Done in 2007 for Celebration IV, Brooks' officially-licensed lithograph perfectly captures the sepia-toned look of the original '77 cast if they had happened upon an old timey photo booth at a fair (complete with coffee stain).
This is perhaps the closest we'll ever get to a photo-realistic version of the first appearance of Boba Fett, as seen in 1978's infamous "Holiday Special." Nelvana's animated segment, known as "The Faithful Wookie," featured the entire original cast voicing the heroes as they encounter the bounty hunter on a gooey galactic raindrop known as Panna. This awesome recreation was made exclusively for this April's Star Wars Celebration in Anaheim.
This gorgeous Japanese B1 poster for the fifth chapter in the saga is not as well known as the Gone With the Wind-inspired US theatrical, but deserves to be. Original 8×10-inch high-resolution transparencies of Ohrai’s artwork were discovered in 2010 within the Lucasfilm archives, and a rich re-mastered edition was issued in a limited run of 500.
Iconic fantasy artist Boris has earned his place alongside Frank Frazetta, Julie Bell and the Hildebrandt Brothers as one of the premiere fantasy painters of our time. In 1980 he was commissioned by Coca-Cola/Burger King to create four posters in his own bold style, the best of which shows Luke and Han having some Taunton adventures on Hoth, probably right before the start of the film.
This image was chosen for the cover of "Star Wars Art: A Poster Collection," and it's an inspiring image executed by the design visionary behind the look for Episode IV and V, Ralph McQuarrie, AKA Star Wars artist numero uno.
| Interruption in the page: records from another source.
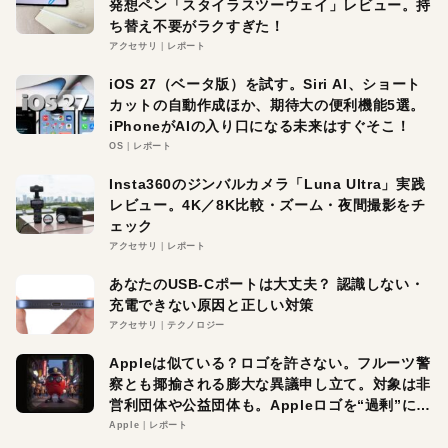
発想ペン「スタイラスツーウェイ」レビュー。持
ち替え不要がラクすぎた！
アクセサリ
レポート
iOS 27（ベータ版）を試す。Siri AI、ショート
カットの自動作成ほか、期待大の便利機能5選。
iPhoneがAIの入り口になる未来はすぐそこ！
OS
レポート
Insta360のジンバルカメラ「Luna Ultra」実践
レビュー。4K／8K比較・ズーム・夜間撮影をチ
ェック
アクセサリ
レポート
あなたのUSB-Cポートは大丈夫？ 認識しない・
充電できない原因と正しい対策
アクセサリ
テクノロジー
Appleは似ている？ロゴを許さない。フルーツ警
察とも揶揄される膨大な異議申し立て。対象は非
営利団体や公益団体も。Appleロゴを“過剰”に守
る理由とは
Apple
レポート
The piece itself was done for the Empire Strikes Back radio play on NPR, and showcases some of the Dagobah beasties that were a little too fantastical to afford for the film itself.
Staggs has amassed a most impressive portfolio of official Lucasfilm illustrated work for comics, trading cards and, yes, prints. This one for Celebration V is part of the new wave of retro WWII style propaganda posters that a lot of artists have been creating, but for our money this one is definitely the best.
A truly unforgettable image, used for the A sheet in the US, but we prefer the British quad version since all that bothersome text is pushed to the side so we can see Reamer's rendering with perfect clarity.
Of all the bonkers foreign posters for the OT that are out there, this one is super cool because the artist had definitely seen the movie (or at least a few publicity photos), yet still felt compelled to add in that weird green dragon creature holding a (the first?) double-sided lightsaber. If J.J. Abrams, Gareth Edwards or Rian Johnson are reading this, please find a way to include this monster in some capacity for future movies.
Here we go, simple, elegant, and oddly serene. This is a poster made by a fan for fans, the kind of thing that couldn't really exist as a selling tool for a new movie but perfect for a classic. We know precisely the connection between that shield generator and Death Star 2, and its critical function in the battle between the Empire and Rebellion.
Finally, we end on a fan piece that is not in any way simple, but manages to deliver all the key elements of Episode VI's story in a fresh, sophisticated way. Miraculously, Aseo's design avoids being too busy/maximalist for its own good despite so many disparate elements. This is how a master artist using modern tools could create truly eye-catching one-sheets for modern audiences if Hollywood would only take a cue and bring artistry back to the poster world.